ATLANTA — Some computer experts are warning that Georgia faces a potentially disastrous election because of a new software upgrade being installed on the state's new voting machines.
Now critics are saying the software is being improperly installed and tested.
The state ordered the software update – which requires a jump drive to be plugged into each of the state’s nearly 34,000 new voting machines.
That’s the easy part.
In Fulton County, workers spent much of the last week updating software on the county’s 3,300 voting machines or "ballot marking devices," according to court documents.
Harri Hursti, a software security analyst from Finland, watched part of it.
"I had never heard that anywhere else in the U.S. ever before, a software upgrade is installed this late just before an election – a software upgrade which is uncertified and untested," Hursti told 11Alive News.
Hursti has become part of a movement exposing the weaknesses of computerized voting machines – as documented in an HBO film called Kill Chain.
In a court document, Hursti says when Fulton updated its voting machines last week
- "there was no inventory management present for the USB sticks";
- "permitting the easy substitution of USB sticks containing malware";
- He said he “observed repeated human errors” while “many workers were texting and making phone calls while working.”
Although the state has described the software upgrade as “routine,” Hursti says it’s much more than that.
"This is really a comparison of, if you are moving a little bit of furniture in your living room? Or you are moving load-bearing walls? This is a change moving load-bearing walls," Hursti said. "These kind of changes would need to be tested thoroughly."
And he says with early voting starting Monday, that can’t happen.
During a Fulton County Board of Elections meeting, a Sandy Springs resident asked the board to scuttle the new voting machines in favor of paper ballots.
"I cannot stress enough how dire this situation is," said Aileen Nakamura, citing another computer expert. "This is akin to changing the avionics of an airplane as it’s taking off."
Nakamura warned members of the Board of Elections that they could expect to face lawsuits from candidates aggrieved by what they perceived as an election marred by improperly programmed voting machines.
Critics say any county can switch to hand-marked paper ballots to deal with an emergency situation arising from malfunctioning voting machines.

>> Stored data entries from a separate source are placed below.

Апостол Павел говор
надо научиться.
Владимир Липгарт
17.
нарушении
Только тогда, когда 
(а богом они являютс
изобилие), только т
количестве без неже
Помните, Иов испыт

But state officials are politically and financially invested in the $30 million purchase of the machines from Dominion Systems, and have fiercely disputed assertions that they aren't reliable.
State officials say the need for a "routine" update arose after a test showed trouble getting the 20 candidates in the US Senate special election to show up on one page of the voting machines' computer screens.
County and state officials declined comment but expect to take this up at another Fulton board of elections meeting later this week.